If you are in New York this summer I'd like to invite you to my exhibition at the Whitney opening this Thursday, July 1st.
In her first solo exhibition in an American museum, Jill Magid (b. 1973) continues to explore means of penetrating closed systems of power. Taking institutional structures, rules, laws, and language as her media, Magid has developed a conceptually rigorous, largely performance-based practice in which she seeks to engage institutions of power on a personal, intimate level.
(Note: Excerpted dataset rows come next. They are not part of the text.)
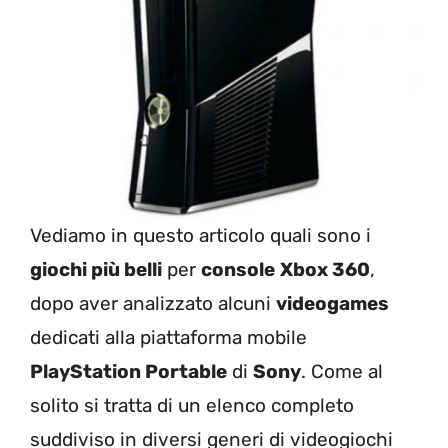
Vediamo in questo articolo quali sono i
giochi più belli
per
console
Xbox 360
,
dopo aver analizzato alcuni
videogames
dedicati alla piattaforma mobile
PlayStation Portable
di
Sony
. Come al
solito si tratta di un elenco completo
suddiviso in diversi generi di videogiochi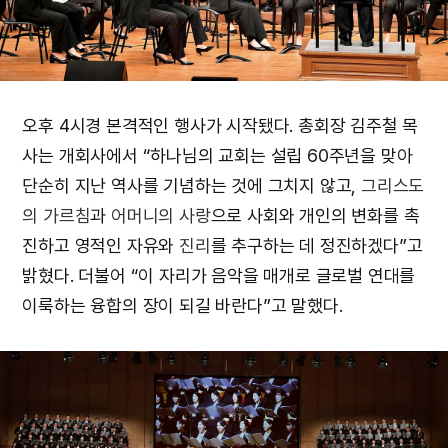
오후 4시경 본격적인 행사가 시작됐다. 총회장 김주철 목
사는 개회사에서 “하나님의 교회는 설립 60주년을 맞아
단순히 지난 역사를 기념하는 것에 그치지 않고,
그리스도
의 가르침
과
어머니의 사랑
으로 사회와 개인의 변화를 촉
진하고 영적인 자유와
진리
를 추구하는 데 정진하겠다”고
밝혔다. 더불어 “이 자리가 음악을 매개로 글로벌 연대를
이룩하는 융합의 장이 되길 바란다”고 말했다.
Developed for the Whitney Museum’s first-floor Anne & Joel Ehrenkranz Gallery, Magid’s A Reasonable Man in a Box takes its point of departure from the “Bybee Memo,” a controversial 2002 document signed by Jay Bybee, Assistant Attorney General of the United States Department of Justice’s Office of Legal Counsel, and declassified by President Obama in 2009. The document discusses acceptable methods of “enhanced interrogation” of a high-level Al Qaeda operative, including the use of a confinement box. As Whitney curatorial assistant Nicole Cosgrove writes in the introductory text, “A Reasonable Man in a Box explores the perversion of reason, and the malleability of language and law. Using video, collage, and text, Magid transforms an international and political issue into a physical and intensely personal experience. The installation represents an artist’s desire to engage a legal memo—and her government—in dialogue, and to unlock a closed system of legal language with a single rhetorical question."
Jill Magid: A Reasonable Man in a Box is organized by Anne and Joel Ehrenkranz Curator Chrissie Iles.